Drug and Scanning Parameters
All subjects underwent two 12-min eyes-closed resting-state blood oxygen–level dependent (BOLD) fMRI scans on 2 separate occasions at least 7 days apart: placebo (10ml saline, 60-s intravenous injection) was given on 1 occasion and psilocybin (2mg dissolved in 10ml saline) on the other. Seven of the subjects received psilocybin in scan 1, and 8 received it in scan 2. Injections were given manually by a study doctor situated within the scanning suite. The 60-s infusions began exactly 6min after the start of the 12-min scans. Subjective ratings were given postscan using visual analog scales. The subjective effects of psilocybin were felt almost immediately after injection and were sustained for the duration of the scan.25
fMRI Data Acquisition
BOLD-weighted fMRI data were acquired using a gradient echo planar imaging sequence, TR/TE 3000/35ms, field-of-view = 192mm, 64 × 64 acquisition matrix, parallel acceleration factor = 2, 90° flip angle. Fifty-three oblique axial slices were acquired in an interleaved fashion, each 3mm thick with zero slice gap (3 × 3 × 3mm voxels).
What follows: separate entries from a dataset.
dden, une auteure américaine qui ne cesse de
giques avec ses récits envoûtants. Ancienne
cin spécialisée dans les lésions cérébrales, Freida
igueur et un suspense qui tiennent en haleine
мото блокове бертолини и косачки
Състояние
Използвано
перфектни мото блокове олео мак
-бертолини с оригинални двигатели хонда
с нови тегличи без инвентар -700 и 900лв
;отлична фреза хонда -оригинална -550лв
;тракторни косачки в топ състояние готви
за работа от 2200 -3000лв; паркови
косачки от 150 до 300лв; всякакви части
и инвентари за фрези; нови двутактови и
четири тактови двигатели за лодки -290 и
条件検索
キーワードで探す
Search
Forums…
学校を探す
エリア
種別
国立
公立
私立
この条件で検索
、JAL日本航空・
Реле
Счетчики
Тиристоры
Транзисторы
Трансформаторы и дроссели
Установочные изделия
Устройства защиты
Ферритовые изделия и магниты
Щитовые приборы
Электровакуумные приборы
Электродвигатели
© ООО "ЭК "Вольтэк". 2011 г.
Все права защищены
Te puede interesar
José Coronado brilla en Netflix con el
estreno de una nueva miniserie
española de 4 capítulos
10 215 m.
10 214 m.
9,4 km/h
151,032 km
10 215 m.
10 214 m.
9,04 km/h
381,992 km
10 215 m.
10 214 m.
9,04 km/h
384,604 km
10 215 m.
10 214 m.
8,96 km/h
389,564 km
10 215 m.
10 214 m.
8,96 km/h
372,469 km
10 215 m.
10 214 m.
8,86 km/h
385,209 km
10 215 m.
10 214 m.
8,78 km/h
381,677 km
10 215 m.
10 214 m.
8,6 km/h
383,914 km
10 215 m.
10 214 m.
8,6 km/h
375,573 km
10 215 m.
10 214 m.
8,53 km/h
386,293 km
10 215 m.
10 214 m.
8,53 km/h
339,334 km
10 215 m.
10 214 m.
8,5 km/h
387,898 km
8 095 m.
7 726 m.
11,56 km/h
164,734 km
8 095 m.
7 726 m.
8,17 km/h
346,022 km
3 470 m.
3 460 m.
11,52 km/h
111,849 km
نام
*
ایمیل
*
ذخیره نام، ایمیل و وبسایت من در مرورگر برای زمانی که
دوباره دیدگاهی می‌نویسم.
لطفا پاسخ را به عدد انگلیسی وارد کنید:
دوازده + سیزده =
Independent Components Analysis
All analyses were performed using the Functional Magnetic Resonance Imaging of the Brain (FMRIB) Software Library (FSL, www.fmrib.ox.ac.uk/fsl). FSLs MELODIC was used to derive 20 spatiotemporally coherent components from 30 concatenated data sets. Twenty preinjection “baseline” components were derived so that the effect of psilocybin on FC between these components could then be examined. Thus, the data sets from which the components were derived included the first 6min of each subjects’ placebo and psilocybin resting-state scans (ie, the 100 volumes that were acquired prior to the injection of saline or psilocybin). These data were motion corrected using FSLs MCFLIRT function and a high-pass filter of 100 s was applied. The 20 components were registered to the subjects’ T1-weighted high-resolution (1 × 1 × 1mm) anatomical scans that were themselves registered to the Montreal Neurological Institute standard brain (1 × 1 × 1mm).
Between-Network FC Using ICA
Of the 20 components derived from the group ICA, 11 were identified as “functionally meaningful” RSNs; explicitly, we excluded 9 components where the majority of the voxels were in white matter, ventricular space, or outside of the brain. Henceforth, we will refer to these as “noise” components because their signal was most likely nonneuronal. The remaining 11 RSNs included an anteriorly loaded DMN (aDMN), a posteriorly loaded DMN (pDMN), right- and left-lateralized frontoparietal networks (rFPN & lFPN), an auditory network (AUD), salience network (SAL), visual network, precuneus network, dorsal attention network (DAN), cerebellar network, and sensorimotor network. These 11 networks are shown in figure 1 with the aDMN in every image.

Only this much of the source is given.